No man is an island, as John Donne said. Wondering about the context of this words, I typed them in the search engine, and this is what it came up with:
…This is a quotation from John Donne (1572-1631). It appears in Devotions Upon Emergent Occasions, Meditation XVII:
“All mankind is of one author, and is one volume; when one man dies, one chapter is not torn out of the book, but translated into a better language; and every chapter must be so translated…As therefore the bell that rings to a sermon, calls not upon the preacher only, but upon the congregation to come: so this bell calls us all: but how much more me, who am brought so near the door by this sickness….No man is an island, entire of itself…any man’s death diminishes me, because I am involved in mankind; and therefore never send to know for whom the bell tolls; it tolls for thee.”
How could a human being of different time and civilization, with virtually nothing in common between us come up with the words I feel so connected with, that they could be mine (well, not the exact words, but the message their contain anyway?). What finaly defines us as human beings? When we set up Memorycemetery, the goal was to collect as many memories and dreams of as many human beings, as possible. Infinetely expanding in Eternity Universe, in a sense: it had a starting point, but it’s irrelevant. The plot had no limitations, it was just getting bigger and bigger, pushing away informational void. Thinking about global consciousness we strive to achieve and picturing this informational expansion of memories and dreams of human being, I kept that picture of universe from my childhood in mind, with center in each human, posting excerpts of their lives and thoughts: sparks of light in the darkness, galaxies of beautiful stars, called human beings…There are not many of them yet, but numbers somehow became irrelevant for me upon reading John Donne’s words: as we are all connected, as we all belong to human race, as we all share same DNA, we share essentialy same kind of memories, dreams and thoughts. Evaporating details, as we do in Memorycemetery’ tag cloud, we come to the basics: same things important, no matter where and when we live: love, death, fear, hope…

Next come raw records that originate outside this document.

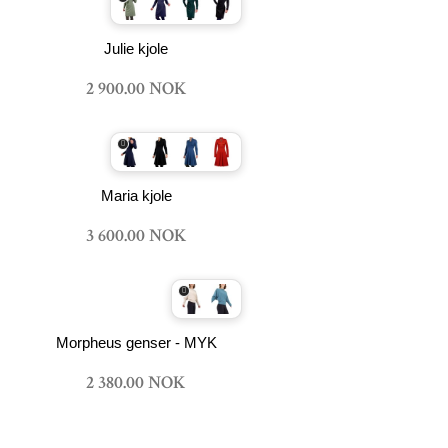
Julie kjole
2 900.00 NOK
Maria kjole
3 600.00 NOK
Morpheus genser - MYK
2 380.00 NOK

So if every human being biologically represents it’s kind, human race, if you like, it represents and more subtle structures, such as feelings and dreams too. In a way, human beings are also fractals, not only in biological, but also in conscious, spiritual, if you like, sense. We are all figments of each other imagination. it doesn’t matter, how many people and how often will post, I’ve recognized. As long as there’s one, the history of Humankind continues, and our quest is on.